Generation of Plasmid Constructs
For validation of mouse and human-specific targets, 3’UTRs or coding exons of genes of interest harboring miR-122 binding site(s), were amplified from mouse or human liver cDNA with primers (sequences provided in the Supplementary Table 2) and cloned into the 3’UTR of Renilla luciferase CDS of psiCHECK2 (Promega) dual luciferase reporter vector at the MCS.
Human BCL9 cDNA was obtained from (Transomic cat# TCHS1003 – MGC) and was subcloned into pCMV-FLAG-expression vector (Transomic cat# TOC1003). Mutation of individual miR-122 binding sites was generated using Gibson Assembly kit (NEB, E2611S) according to the manufacture’s protocol with oligos designed to maintain amino acid sequence integrity (sequences provided in Supplementary Table 2). Mutation of each individual site was verified by Sanger sequencing.

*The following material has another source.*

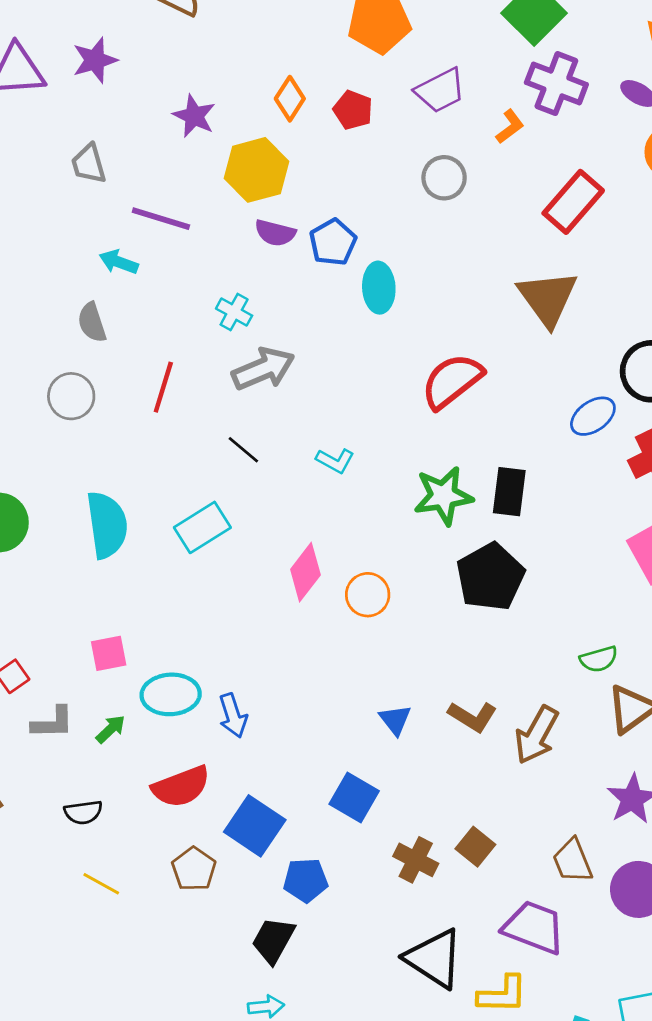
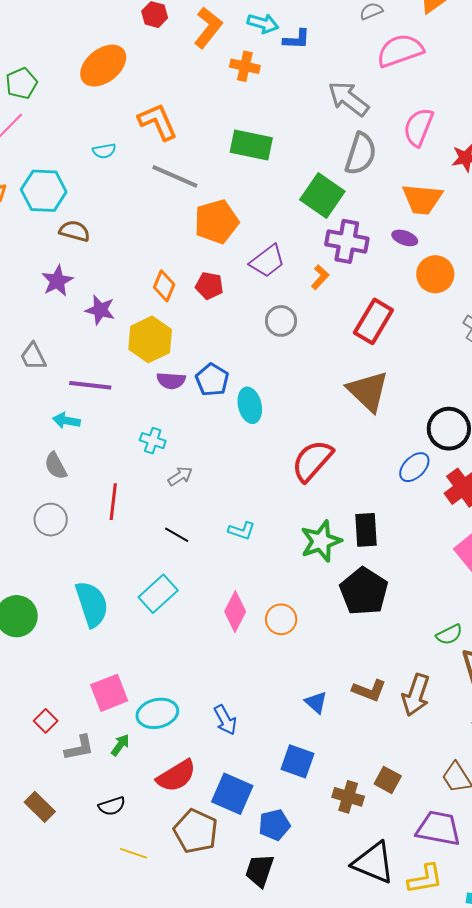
purple star: (95, 60) -> (57, 281), moved
gray arrow: (263, 369) -> (180, 476), size x0.6
pink square: (109, 653) -> (109, 693), size x1.4
blue arrow: (233, 716) -> (225, 720), moved
brown pentagon: (194, 869) -> (196, 831), size x1.4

Luciferase reporter assays
Wild-type and mutant 3’UTRs of target genes harboring miR-122 binding sites were cloned into the 3’UTR of Renilla Luciferase of psiCHECK2 (Promega) dual luciferase reporter. psiCHECK2 vectors (50ng) harboring miR-122 target 3’UTRs were co-transfected with of either miR-122 or scrambled (NC) RNA mimics (25 nM) into Hepa or Huh-7 cell lines. Luciferase activity of activity was measured after 48 h per manufacturer’s protocol (Promega) and normalized to Firefly Luciferase activity.
Western blot analysis
Cell lysates were fractionated using SDS-PAGE, transferred onto nitrocellulose membranes, and probed with primary antibodies. Proteins of interests were detected using IRDye® secondary antibodies (LICOR), visualized using Odyssey® CLx Imaging System (LICOR) and signals were quantified using Image Studio Software (Ver. 5.2).
Cell proliferation assays
Cells (MHCC-LM3 + shCTRL/shBCL9, Huh7.5 WT/122KO/122-BCL9DKO) were seeded into a 60mm plate (∼750,000 cells/plate) and allowed to attach overnight (24 h). Cells were then transfected with 1µg of pCMV-Flag Empty Vector control (E.V.) or pCMV-N-terminal FLAG tagged BCL9 overexpression vector (Flag-BCL9) using Lipofectamine™ 3000 following the manufacturer’s protocol (Thermo Fischer Scientific). After 6 h of incubation, media was replaced and cells were allowed to recover for 24 h. Cells were then seeded into a 96-well strip-well plate (8 wells/strip, Corning #9102). Cells were allowed to recover for 4 h, and CellTiter-Glo® was added to first strip-well following the manufacturer’s protocol (Promega) and assigned as time point 0 h. The luminescent supernatant was transferred to an opaque luminometer 96-well plate prior to measuring luminescence in quadruplicates. The same procedure was followed for subsequent time points (12, 24, 36, 48, 72, 96 h) and the data normalized to 0 h to calculate fold change.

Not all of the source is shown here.